Tilindytė E, Muliuolis I, Samaitienė R. MOG associated autoimmune encephalomyelitis with active disease dynamic in imaging examinations and minimal clinical manifestation. NS [Internet]. 2019 Jun. 1 [cited 2024 May 18];23(2(80):86-91. Available from: https://www.journals.vu.lt/neurologijos_seminarai/article/view/27792

Abstract

Anti-MOG-associated encephalomyelitis is an inflammatory demyelinating disease in which auto-antibodies against myelin oligodendrocyte glycoprotein (MOG) are detected in the patient’s serum. MOG spectrum disorders include the following pathologies: optic neuritis, myelitis, brain or brainstem encephalitis, and acute disseminated encephalomyelitis. Most often, the disease first manifests as acute disseminated encephalomyelitis, less often as optic neuritis. Progressive encephalopathy and multiple focal neurological symptoms are characteristic to this disease: irritability, disturbed consciousness, weakness, sensory disorders, bowel, bladder dysfunction, spasticity, hyperreflexia, positive Babinsky reflex, paresis, cerebral ataxia, cerebral neuropathy, and spinal cord dysfunction (transverse myelitis). Glucocorticoids are used for treatment and a fast response is observed in most cases. If the disease is relapsing, intravenous immunoglobulin, azathioprine, mofetil mycophenolate, and rituximab are recommended.

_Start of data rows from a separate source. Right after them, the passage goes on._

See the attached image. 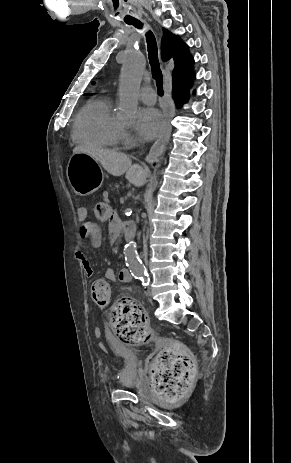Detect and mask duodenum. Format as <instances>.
I'll return each instance as SVG.
<instances>
[{
  "label": "duodenum",
  "instance_id": "obj_1",
  "mask_svg": "<svg viewBox=\"0 0 291 463\" xmlns=\"http://www.w3.org/2000/svg\"><path fill=\"white\" fill-rule=\"evenodd\" d=\"M118 227L120 228V231L122 230L125 233L127 239L129 240L132 239L136 233V229H135V225L133 221H122V222L119 221ZM124 270L129 276H131L129 269L124 268Z\"/></svg>",
  "mask_w": 291,
  "mask_h": 463
}]
</instances>
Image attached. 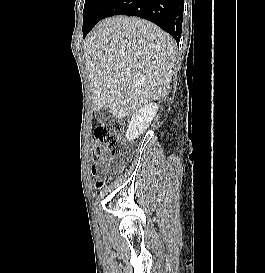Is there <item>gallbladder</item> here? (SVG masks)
<instances>
[{
    "label": "gallbladder",
    "instance_id": "obj_1",
    "mask_svg": "<svg viewBox=\"0 0 265 273\" xmlns=\"http://www.w3.org/2000/svg\"><path fill=\"white\" fill-rule=\"evenodd\" d=\"M95 116L99 122H105L106 120L111 119L113 117L108 111V109H101L95 111Z\"/></svg>",
    "mask_w": 265,
    "mask_h": 273
}]
</instances>
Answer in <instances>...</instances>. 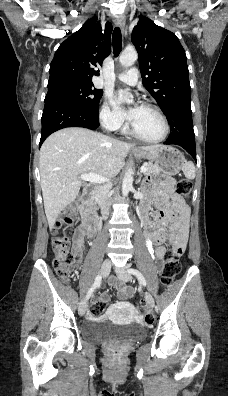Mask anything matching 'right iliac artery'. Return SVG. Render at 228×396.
Returning <instances> with one entry per match:
<instances>
[{"mask_svg": "<svg viewBox=\"0 0 228 396\" xmlns=\"http://www.w3.org/2000/svg\"><path fill=\"white\" fill-rule=\"evenodd\" d=\"M101 280H102V276L97 275L93 286L90 288V290L88 291V293L86 295V300H88L92 296L94 290L101 284Z\"/></svg>", "mask_w": 228, "mask_h": 396, "instance_id": "obj_1", "label": "right iliac artery"}]
</instances>
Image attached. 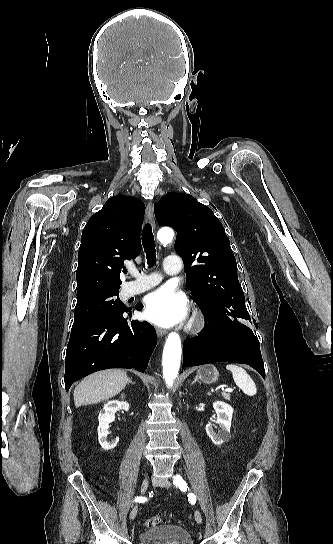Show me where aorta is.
<instances>
[{
	"label": "aorta",
	"mask_w": 333,
	"mask_h": 544,
	"mask_svg": "<svg viewBox=\"0 0 333 544\" xmlns=\"http://www.w3.org/2000/svg\"><path fill=\"white\" fill-rule=\"evenodd\" d=\"M157 237L163 245L173 240L174 233L170 228H162L158 231ZM181 340L176 332H171L165 342L163 350V377L168 387H172L177 378L181 361Z\"/></svg>",
	"instance_id": "762f6f07"
}]
</instances>
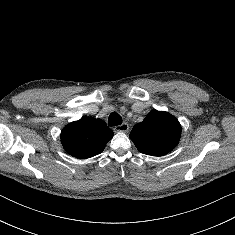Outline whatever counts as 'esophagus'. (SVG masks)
Returning a JSON list of instances; mask_svg holds the SVG:
<instances>
[{
    "mask_svg": "<svg viewBox=\"0 0 235 235\" xmlns=\"http://www.w3.org/2000/svg\"><path fill=\"white\" fill-rule=\"evenodd\" d=\"M128 130H129V125L126 122L114 127L115 132H127Z\"/></svg>",
    "mask_w": 235,
    "mask_h": 235,
    "instance_id": "esophagus-1",
    "label": "esophagus"
}]
</instances>
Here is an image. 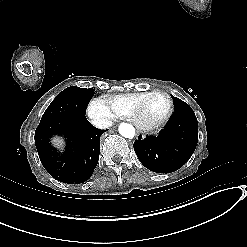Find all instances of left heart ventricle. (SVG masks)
<instances>
[{
    "label": "left heart ventricle",
    "instance_id": "1",
    "mask_svg": "<svg viewBox=\"0 0 247 247\" xmlns=\"http://www.w3.org/2000/svg\"><path fill=\"white\" fill-rule=\"evenodd\" d=\"M166 104V99L162 96H154L147 102V113L152 116H158Z\"/></svg>",
    "mask_w": 247,
    "mask_h": 247
}]
</instances>
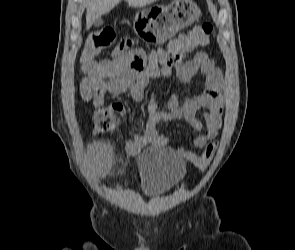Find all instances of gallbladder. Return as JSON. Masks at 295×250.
Masks as SVG:
<instances>
[{
	"instance_id": "bac80fb5",
	"label": "gallbladder",
	"mask_w": 295,
	"mask_h": 250,
	"mask_svg": "<svg viewBox=\"0 0 295 250\" xmlns=\"http://www.w3.org/2000/svg\"><path fill=\"white\" fill-rule=\"evenodd\" d=\"M93 24H94V26L99 27L103 24V20L101 19V17H99L94 21Z\"/></svg>"
}]
</instances>
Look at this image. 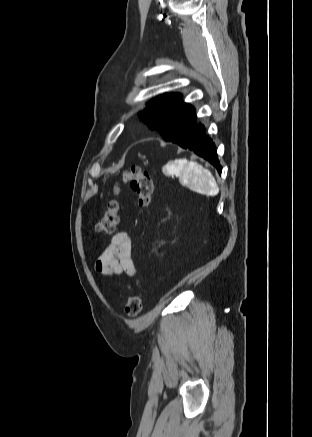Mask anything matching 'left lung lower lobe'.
Listing matches in <instances>:
<instances>
[{
    "label": "left lung lower lobe",
    "mask_w": 312,
    "mask_h": 437,
    "mask_svg": "<svg viewBox=\"0 0 312 437\" xmlns=\"http://www.w3.org/2000/svg\"><path fill=\"white\" fill-rule=\"evenodd\" d=\"M173 143L184 149H189L195 154L209 161L221 174L222 167L218 161L215 145L205 134V127L200 123H194L193 127Z\"/></svg>",
    "instance_id": "left-lung-lower-lobe-1"
}]
</instances>
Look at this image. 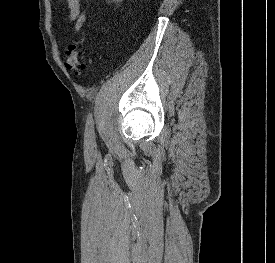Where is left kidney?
<instances>
[{
    "instance_id": "left-kidney-1",
    "label": "left kidney",
    "mask_w": 275,
    "mask_h": 263,
    "mask_svg": "<svg viewBox=\"0 0 275 263\" xmlns=\"http://www.w3.org/2000/svg\"><path fill=\"white\" fill-rule=\"evenodd\" d=\"M113 1H117L118 2V1H122V0H113Z\"/></svg>"
}]
</instances>
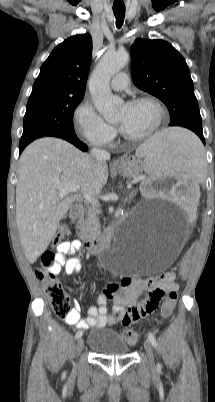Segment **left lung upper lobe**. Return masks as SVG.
I'll return each mask as SVG.
<instances>
[{
  "label": "left lung upper lobe",
  "mask_w": 215,
  "mask_h": 402,
  "mask_svg": "<svg viewBox=\"0 0 215 402\" xmlns=\"http://www.w3.org/2000/svg\"><path fill=\"white\" fill-rule=\"evenodd\" d=\"M134 84L167 106L170 126L202 133V118L193 81L183 56L163 40L136 39L131 46Z\"/></svg>",
  "instance_id": "left-lung-upper-lobe-1"
}]
</instances>
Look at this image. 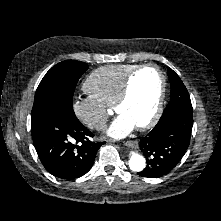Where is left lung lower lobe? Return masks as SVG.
Segmentation results:
<instances>
[{
  "instance_id": "1",
  "label": "left lung lower lobe",
  "mask_w": 221,
  "mask_h": 221,
  "mask_svg": "<svg viewBox=\"0 0 221 221\" xmlns=\"http://www.w3.org/2000/svg\"><path fill=\"white\" fill-rule=\"evenodd\" d=\"M192 113V106L186 105L164 110L156 126L139 143L147 166L138 175L158 178L176 166L189 146Z\"/></svg>"
}]
</instances>
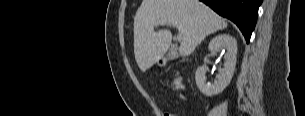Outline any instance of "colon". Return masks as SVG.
<instances>
[{
  "instance_id": "obj_1",
  "label": "colon",
  "mask_w": 305,
  "mask_h": 116,
  "mask_svg": "<svg viewBox=\"0 0 305 116\" xmlns=\"http://www.w3.org/2000/svg\"><path fill=\"white\" fill-rule=\"evenodd\" d=\"M172 87L173 89L177 90V91H182L184 86H183V83H182V75L181 73H177L173 82H172ZM162 116H175L173 113H170V112H164L162 114Z\"/></svg>"
}]
</instances>
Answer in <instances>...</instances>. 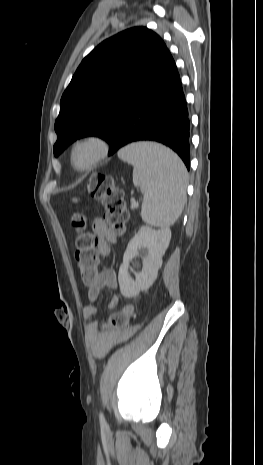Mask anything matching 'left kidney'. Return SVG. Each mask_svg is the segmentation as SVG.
I'll return each instance as SVG.
<instances>
[{"label": "left kidney", "mask_w": 263, "mask_h": 465, "mask_svg": "<svg viewBox=\"0 0 263 465\" xmlns=\"http://www.w3.org/2000/svg\"><path fill=\"white\" fill-rule=\"evenodd\" d=\"M170 239L169 229L155 230L149 226H142L130 240L118 273L120 291L124 297H135L140 291H146L152 286L162 266V257L169 246ZM140 248L147 249L148 254L143 258L142 272L137 274L134 280L130 277L128 269L130 261L139 255Z\"/></svg>", "instance_id": "obj_1"}]
</instances>
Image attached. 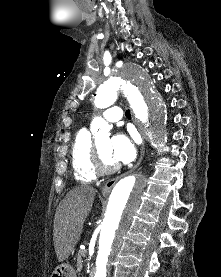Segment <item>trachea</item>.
Returning a JSON list of instances; mask_svg holds the SVG:
<instances>
[{
  "instance_id": "1",
  "label": "trachea",
  "mask_w": 221,
  "mask_h": 277,
  "mask_svg": "<svg viewBox=\"0 0 221 277\" xmlns=\"http://www.w3.org/2000/svg\"><path fill=\"white\" fill-rule=\"evenodd\" d=\"M125 115H126L127 118H131L130 110H127V111L125 112Z\"/></svg>"
}]
</instances>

This case report describes a 6-year-old patient with MOG spectrum multiphase disseminated encephalomyelitis. The onset of the disease was subacute: firstly, the girl became sleepy during daytime and for a month she had a gradually increasing leg pain when standing, therefore she stopped walking. After a few more days, the girl presented with urinary retention and was admitted to the hospital. The diagnosis was confirmed by magnetic resonance imaging (MRI) of the head and neck as well as by serum MOG antibody testing. Treatment with methylprednisolone pulse therapy and prednisolone resulted in the disappearance of clinical symptoms within a few weeks. However, this treatment was not effective enough – although regression of the brain lesions was observed in the MRI, new lesions were not prevented. Relapse of the disease was observed on the repeated MRI, but no clinical symptoms appeared. For the treatment of relapse, a monthly intravenous immunoglobulin course was given 5 times in total. Treatment with intravenous immunoglobulin was more effective due to regression of the lesions and a longer disease remission. However, eventually the disease relapsed again presenting with clinical symptoms and MRI lesions, suggesting that the treatment duration was not long enough.